**What to work on**: Please write out, exactly as they appear, the line containing "estrategia@estrategia.net" and every line after it to the end of the records, and nothing more.

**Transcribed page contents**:
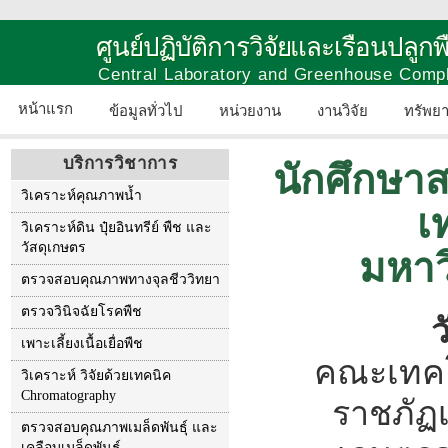
ศูนย์ปฏิบัติการวิจัยและเรือนปลู
Central Laboratory and Greenhouse Comp
หน้าแรก
ข้อมูลทั่วไป
หน่วยงาน
งานวิจัย
ทรัพย
บริการวิชาการ
นักศึกษา
วิเคราะห์คุณภาพน้ำ
เ
วิเคราะห์ดิน ปุ๋ยอินทรีย์ พืช และ
วัสดุเกษตร
มหาว
ตรวจสอบคุณภาพทางจุลชีววิทยา
ตรวจวินิจฉัยโรคพืช
ว
เพาะเลี้ยงเนื้อเยื่อพืช
คณะเทคโ
วิเคราะห์ วิจัยด้วยเทคนิค
Chromatography
ราชภัฏเ
ตรวจสอบคุณภาพเมล็ดพันธุ์ และ
เคลือบเมล็ดพันธุ์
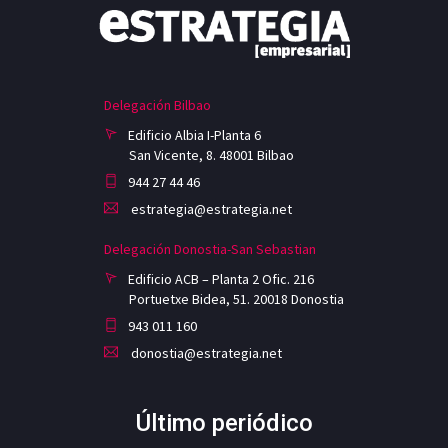
Delegación Bilbao
Edificio Albia I-Planta 6
San Vicente, 8. 48001 Bilbao
944 27 44 46
estrategia@estrategia.net
Delegación Donostia-San Sebastian
Edificio ACB – Planta 2 Ofic. 216
Portuetxe Bidea, 51. 20018 Donostia
943 011 160
donostia@estrategia.net
Último periódico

**Result of this task**:
estrategia@estrategia.net
Delegación Donostia-San Sebastian
Edificio ACB – Planta 2 Ofic. 216
Portuetxe Bidea, 51. 20018 Donostia
943 011 160
donostia@estrategia.net
Último periódico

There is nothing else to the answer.